Chapter_3_sort_code_missing
adigiosaffatte opened this issue · 2 comments
adigiosaffatte commented
When introducing the streaming DataFrame, the following code:
from pyspark.sql.functions import window, column, desc, col
staticDataFrame\
.selectExpr( # variante di select che accetta espressioni SQL
"CustomerId",
"(UnitPrice * Quantity) as total_cost",
"InvoiceDate") \
.groupBy(
col("CustomerId"), window(col("InvoiceDate"), "1 day")) \
.sum("total_cost") \
.show(5)
produces an output different from the one shown in the chapter, because it misses a "sorting line".

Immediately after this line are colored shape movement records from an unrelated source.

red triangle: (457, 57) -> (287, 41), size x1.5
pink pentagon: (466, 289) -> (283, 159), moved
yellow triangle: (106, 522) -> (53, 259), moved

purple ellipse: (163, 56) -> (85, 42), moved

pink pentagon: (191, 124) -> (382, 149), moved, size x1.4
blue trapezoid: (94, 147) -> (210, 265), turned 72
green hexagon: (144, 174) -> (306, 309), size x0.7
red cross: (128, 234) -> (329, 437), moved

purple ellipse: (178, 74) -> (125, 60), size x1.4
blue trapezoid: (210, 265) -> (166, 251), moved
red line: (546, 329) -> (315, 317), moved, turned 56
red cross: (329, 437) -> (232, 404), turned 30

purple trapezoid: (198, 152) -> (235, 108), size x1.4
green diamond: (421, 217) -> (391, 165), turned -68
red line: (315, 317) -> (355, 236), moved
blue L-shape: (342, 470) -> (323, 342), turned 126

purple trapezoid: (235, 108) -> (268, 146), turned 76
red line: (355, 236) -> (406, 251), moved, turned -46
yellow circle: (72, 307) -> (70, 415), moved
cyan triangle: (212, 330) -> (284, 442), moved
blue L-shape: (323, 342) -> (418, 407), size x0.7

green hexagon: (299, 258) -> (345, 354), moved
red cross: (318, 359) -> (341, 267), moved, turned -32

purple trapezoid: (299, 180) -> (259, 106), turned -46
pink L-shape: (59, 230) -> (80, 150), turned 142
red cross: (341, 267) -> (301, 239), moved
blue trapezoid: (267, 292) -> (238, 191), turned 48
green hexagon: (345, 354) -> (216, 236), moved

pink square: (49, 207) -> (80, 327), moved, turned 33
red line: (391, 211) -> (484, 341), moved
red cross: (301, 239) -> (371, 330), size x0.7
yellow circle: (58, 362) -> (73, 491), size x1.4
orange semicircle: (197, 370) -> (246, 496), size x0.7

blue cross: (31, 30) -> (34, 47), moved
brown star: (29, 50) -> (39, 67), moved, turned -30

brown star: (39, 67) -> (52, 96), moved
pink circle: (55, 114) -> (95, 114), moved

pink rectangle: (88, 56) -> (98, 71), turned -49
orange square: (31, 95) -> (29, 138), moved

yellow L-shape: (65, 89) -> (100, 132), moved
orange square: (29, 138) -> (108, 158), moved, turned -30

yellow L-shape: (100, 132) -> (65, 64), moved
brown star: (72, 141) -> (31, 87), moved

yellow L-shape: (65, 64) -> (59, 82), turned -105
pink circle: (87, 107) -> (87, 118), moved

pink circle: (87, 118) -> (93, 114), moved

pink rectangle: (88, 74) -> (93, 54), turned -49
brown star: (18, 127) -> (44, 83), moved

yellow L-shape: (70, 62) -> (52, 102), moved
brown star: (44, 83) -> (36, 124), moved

I think the correct code should be:
from pyspark.sql.functions import window, column, desc, col
staticDataFrame\
.selectExpr( # variante di select che accetta espressioni SQL
"CustomerId",
"(UnitPrice * Quantity) as total_cost",
"InvoiceDate") \
.groupBy(
col("CustomerId"), window(col("InvoiceDate"), "1 day")) \
.sum("total_cost") \
.sort(desc("sum(total_cost)")) \
.show(5)
bllchmbrs commented
go ahead and make a pull request to fix this please
adigiosaffatte commented
just made the pull request